Start of Block

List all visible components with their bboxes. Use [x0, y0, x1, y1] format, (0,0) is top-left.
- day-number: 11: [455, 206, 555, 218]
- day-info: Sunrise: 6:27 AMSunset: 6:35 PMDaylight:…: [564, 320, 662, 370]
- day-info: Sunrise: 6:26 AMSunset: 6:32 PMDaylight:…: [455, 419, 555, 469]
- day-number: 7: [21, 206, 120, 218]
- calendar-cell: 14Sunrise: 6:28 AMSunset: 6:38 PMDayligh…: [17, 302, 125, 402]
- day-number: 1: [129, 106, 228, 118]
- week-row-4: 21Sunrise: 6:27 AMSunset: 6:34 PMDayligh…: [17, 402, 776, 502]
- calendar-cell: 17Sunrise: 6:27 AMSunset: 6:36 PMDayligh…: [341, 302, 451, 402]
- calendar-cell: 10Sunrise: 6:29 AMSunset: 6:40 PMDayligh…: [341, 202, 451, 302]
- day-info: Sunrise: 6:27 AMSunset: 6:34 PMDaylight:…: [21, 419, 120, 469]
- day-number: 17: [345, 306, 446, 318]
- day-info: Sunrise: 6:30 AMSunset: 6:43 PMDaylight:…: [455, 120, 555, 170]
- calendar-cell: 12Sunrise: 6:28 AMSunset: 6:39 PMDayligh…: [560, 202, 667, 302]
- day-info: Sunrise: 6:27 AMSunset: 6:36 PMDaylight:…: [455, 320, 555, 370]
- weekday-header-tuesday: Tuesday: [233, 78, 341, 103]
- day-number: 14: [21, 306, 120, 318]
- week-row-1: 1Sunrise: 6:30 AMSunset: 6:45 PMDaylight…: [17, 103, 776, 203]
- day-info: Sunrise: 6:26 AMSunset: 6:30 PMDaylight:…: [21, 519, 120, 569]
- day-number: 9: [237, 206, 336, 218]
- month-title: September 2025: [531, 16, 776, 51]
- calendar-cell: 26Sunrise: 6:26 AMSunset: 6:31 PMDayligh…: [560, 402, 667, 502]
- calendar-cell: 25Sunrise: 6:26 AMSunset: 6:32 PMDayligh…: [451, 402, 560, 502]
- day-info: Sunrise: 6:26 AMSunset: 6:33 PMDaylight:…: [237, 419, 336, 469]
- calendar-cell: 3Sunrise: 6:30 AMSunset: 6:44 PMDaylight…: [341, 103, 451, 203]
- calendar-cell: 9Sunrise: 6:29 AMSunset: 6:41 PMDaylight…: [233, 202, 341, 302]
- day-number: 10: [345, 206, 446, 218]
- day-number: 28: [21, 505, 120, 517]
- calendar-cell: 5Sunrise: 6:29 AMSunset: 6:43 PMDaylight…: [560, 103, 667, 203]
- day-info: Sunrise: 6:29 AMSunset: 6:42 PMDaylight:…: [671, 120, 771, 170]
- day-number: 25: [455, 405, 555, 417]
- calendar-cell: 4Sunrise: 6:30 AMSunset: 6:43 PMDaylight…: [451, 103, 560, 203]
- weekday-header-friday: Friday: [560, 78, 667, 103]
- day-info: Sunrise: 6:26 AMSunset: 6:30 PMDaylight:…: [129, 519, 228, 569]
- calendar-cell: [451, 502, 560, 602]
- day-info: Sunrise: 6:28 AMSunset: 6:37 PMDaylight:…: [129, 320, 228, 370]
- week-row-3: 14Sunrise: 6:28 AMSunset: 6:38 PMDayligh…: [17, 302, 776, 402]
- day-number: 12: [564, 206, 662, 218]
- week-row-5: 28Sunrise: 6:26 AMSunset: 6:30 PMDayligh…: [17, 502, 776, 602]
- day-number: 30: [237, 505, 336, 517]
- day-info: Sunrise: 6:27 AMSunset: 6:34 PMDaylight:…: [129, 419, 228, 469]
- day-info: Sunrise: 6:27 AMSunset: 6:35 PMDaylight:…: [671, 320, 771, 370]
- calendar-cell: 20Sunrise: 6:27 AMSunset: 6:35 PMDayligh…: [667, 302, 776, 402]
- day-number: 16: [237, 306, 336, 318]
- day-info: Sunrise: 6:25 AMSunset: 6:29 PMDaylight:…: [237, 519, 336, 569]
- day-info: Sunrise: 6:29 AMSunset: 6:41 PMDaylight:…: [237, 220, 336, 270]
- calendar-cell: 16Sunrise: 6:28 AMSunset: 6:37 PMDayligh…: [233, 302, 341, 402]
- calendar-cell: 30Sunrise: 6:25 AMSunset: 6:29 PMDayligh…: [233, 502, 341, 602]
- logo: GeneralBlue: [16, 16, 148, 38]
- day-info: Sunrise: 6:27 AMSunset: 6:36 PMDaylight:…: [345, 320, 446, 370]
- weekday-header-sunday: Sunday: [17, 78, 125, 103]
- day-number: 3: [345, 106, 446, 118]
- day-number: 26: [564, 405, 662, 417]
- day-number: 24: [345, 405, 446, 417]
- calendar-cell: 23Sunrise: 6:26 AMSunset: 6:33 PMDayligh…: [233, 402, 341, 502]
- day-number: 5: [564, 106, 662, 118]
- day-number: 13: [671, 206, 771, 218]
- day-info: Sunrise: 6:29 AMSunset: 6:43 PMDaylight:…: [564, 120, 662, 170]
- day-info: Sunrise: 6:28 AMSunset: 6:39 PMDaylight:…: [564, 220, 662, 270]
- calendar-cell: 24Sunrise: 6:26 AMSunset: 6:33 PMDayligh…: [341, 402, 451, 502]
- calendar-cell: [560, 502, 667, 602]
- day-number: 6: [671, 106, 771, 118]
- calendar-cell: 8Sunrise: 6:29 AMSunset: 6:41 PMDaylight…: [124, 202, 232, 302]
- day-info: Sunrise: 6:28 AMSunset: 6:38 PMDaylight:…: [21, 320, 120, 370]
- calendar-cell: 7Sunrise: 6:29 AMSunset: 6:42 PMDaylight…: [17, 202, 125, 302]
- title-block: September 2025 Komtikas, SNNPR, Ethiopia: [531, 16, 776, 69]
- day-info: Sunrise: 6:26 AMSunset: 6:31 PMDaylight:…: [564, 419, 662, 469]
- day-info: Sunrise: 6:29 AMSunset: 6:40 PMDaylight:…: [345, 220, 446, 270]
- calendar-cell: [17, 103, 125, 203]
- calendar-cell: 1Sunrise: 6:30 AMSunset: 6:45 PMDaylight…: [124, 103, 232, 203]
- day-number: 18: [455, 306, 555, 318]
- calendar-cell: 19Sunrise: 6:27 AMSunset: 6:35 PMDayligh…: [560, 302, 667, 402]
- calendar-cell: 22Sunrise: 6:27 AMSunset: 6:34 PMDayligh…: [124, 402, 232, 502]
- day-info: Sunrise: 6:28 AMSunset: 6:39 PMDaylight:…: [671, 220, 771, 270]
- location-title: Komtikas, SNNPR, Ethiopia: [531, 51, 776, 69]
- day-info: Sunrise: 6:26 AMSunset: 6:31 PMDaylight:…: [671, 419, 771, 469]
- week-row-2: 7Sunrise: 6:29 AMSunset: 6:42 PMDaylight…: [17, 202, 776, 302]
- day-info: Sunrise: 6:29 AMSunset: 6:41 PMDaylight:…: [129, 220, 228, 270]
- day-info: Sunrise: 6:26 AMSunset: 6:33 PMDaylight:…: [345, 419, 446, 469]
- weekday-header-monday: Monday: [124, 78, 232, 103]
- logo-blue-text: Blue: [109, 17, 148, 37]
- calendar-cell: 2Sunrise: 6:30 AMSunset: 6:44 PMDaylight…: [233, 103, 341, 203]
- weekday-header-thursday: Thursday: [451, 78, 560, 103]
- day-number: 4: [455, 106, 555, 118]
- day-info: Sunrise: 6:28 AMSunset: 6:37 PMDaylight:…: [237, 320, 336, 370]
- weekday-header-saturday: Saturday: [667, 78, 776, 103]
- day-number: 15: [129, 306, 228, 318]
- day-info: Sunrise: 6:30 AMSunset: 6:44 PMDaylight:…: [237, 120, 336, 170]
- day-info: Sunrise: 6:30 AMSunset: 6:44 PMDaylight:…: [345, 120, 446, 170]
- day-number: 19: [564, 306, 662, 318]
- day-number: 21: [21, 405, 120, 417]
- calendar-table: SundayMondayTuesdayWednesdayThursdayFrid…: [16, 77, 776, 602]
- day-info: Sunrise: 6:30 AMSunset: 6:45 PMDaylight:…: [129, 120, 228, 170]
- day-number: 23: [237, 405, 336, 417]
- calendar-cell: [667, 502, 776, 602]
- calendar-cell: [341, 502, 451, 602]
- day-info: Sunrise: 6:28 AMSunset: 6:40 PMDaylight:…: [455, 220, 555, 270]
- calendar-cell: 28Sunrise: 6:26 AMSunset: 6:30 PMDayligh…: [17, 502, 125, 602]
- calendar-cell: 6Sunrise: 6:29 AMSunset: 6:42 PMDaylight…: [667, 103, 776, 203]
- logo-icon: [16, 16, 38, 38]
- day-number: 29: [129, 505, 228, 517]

End of Block

▶ The problem: Copy every line from the material in which the word "header" can be found.

▶ Completed exercise:
- weekday-header-tuesday: Tuesday: [233, 78, 341, 103]
- weekday-header-friday: Friday: [560, 78, 667, 103]
- weekday-header-sunday: Sunday: [17, 78, 125, 103]
- weekday-header-monday: Monday: [124, 78, 232, 103]
- weekday-header-thursday: Thursday: [451, 78, 560, 103]
- weekday-header-saturday: Saturday: [667, 78, 776, 103]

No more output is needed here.